When he turned the corner Hollis noticed a little dim light coming from behind one of the doors. He walked towards it, skimming his hand along the wallpaper; the pattern on it was slightly embossed, and he followed it with his fingers. He was humming something over and over again under his breath, though he couldn't remember where it came from or even what the lyrics were. He crept up to the door: a low rushing, hissing noise was coming from inside which he couldn't quite identify. The light was tinted a little, candy colors—yellowish, greenish, pinkish.

Will this fantastic voyage never end?

He listened, but all he could hear was the rushing noise. After another minute he pushed the door open a little farther.

It was a billiard room. The pool table was in the middle of the room, precisely centered along both axes. A lamp with a green glass shade hung low over the green felt. The balls were all stowed away underneath, and the table was empty except for a few gouged-out cubes of light-blue chalk. The air in the room smelled like tobacco smoke; Hollis noticed an extinct cigar butt in an ashtray on the edge of the table, and he nudged it fastidiously with his finger.

In one corner was a kitschy diner-style jukebox, with glowing pink and yellow tubes running up the sides with little air bubbles rising up inside them. The tubes filled the room with a faint pastel wash. A record was turning on the turntable; the song was over, but the needle was still down, and the speakers were just playing static. The record was “Jailhouse Rock.”
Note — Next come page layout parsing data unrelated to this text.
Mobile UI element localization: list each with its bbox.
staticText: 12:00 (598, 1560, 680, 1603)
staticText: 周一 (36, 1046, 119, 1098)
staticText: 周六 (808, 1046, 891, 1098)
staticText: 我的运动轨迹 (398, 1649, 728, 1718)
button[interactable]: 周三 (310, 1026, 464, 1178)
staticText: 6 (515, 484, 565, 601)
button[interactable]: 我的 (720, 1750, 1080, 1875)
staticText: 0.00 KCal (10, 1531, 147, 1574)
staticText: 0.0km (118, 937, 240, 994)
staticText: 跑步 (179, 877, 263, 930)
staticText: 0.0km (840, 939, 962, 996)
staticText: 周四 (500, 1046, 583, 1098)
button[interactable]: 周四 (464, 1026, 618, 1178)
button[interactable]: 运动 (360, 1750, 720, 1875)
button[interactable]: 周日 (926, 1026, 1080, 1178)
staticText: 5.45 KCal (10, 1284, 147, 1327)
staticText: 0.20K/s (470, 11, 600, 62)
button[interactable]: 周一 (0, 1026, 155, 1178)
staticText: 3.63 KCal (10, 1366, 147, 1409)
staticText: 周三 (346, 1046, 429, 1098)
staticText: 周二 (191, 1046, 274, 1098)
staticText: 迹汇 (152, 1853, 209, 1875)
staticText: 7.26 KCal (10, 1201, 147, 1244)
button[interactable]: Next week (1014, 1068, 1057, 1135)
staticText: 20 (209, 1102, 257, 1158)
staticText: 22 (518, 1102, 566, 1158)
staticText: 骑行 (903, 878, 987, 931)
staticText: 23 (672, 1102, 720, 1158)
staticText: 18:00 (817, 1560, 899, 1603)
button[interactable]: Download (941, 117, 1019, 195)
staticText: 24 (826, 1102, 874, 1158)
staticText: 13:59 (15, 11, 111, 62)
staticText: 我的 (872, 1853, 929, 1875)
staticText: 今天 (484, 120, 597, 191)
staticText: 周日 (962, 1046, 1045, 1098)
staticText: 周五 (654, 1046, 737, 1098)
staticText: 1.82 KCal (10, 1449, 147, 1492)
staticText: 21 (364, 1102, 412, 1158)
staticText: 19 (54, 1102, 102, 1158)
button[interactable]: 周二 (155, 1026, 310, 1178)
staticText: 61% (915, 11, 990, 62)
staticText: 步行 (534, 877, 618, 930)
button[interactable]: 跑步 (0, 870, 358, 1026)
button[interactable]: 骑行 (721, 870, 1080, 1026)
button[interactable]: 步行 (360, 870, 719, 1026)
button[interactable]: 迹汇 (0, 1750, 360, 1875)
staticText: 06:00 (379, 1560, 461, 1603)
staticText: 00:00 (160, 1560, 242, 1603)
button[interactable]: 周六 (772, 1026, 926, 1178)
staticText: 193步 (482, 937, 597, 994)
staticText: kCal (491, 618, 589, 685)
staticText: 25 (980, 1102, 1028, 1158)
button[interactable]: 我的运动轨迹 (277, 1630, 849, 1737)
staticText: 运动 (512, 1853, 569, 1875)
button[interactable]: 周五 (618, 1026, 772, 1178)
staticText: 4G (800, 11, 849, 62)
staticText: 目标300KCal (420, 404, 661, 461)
A little dorm fridge next to the jukebox turned out to have a flat bottle of gin tucked away in its freezer, encrusted with ice. It was so cold that the gin was slightly viscous, but Hollis poured out a capful and tossed it back. It burned going down. He put the bottle back.

Peters was waiting for him at the head of the stairs, leaning on the railing, studying a painting.

“Anything?” he said in a stage whisper.

“Nothing worth getting too worked up about,” said Hollis. “I found some booze—there's a bar in the pool room.”

“Ruh-roh,” said Peters, in a Scooby-Doo voice. “Well, maybe it'll speed up your reaction times. What do you think of this painting?”

It was an old-master-style portrait of an English noblewoman, blond and petite, in a blue dress with a high neckline.

“Remind you of anybody?”

Hollis peered at it in the half-darkness. She was sitting by herself on a chair in a drawing room, very erect, with a slightly blank expression on her face.

Downstairs the grandfather clock chimed again.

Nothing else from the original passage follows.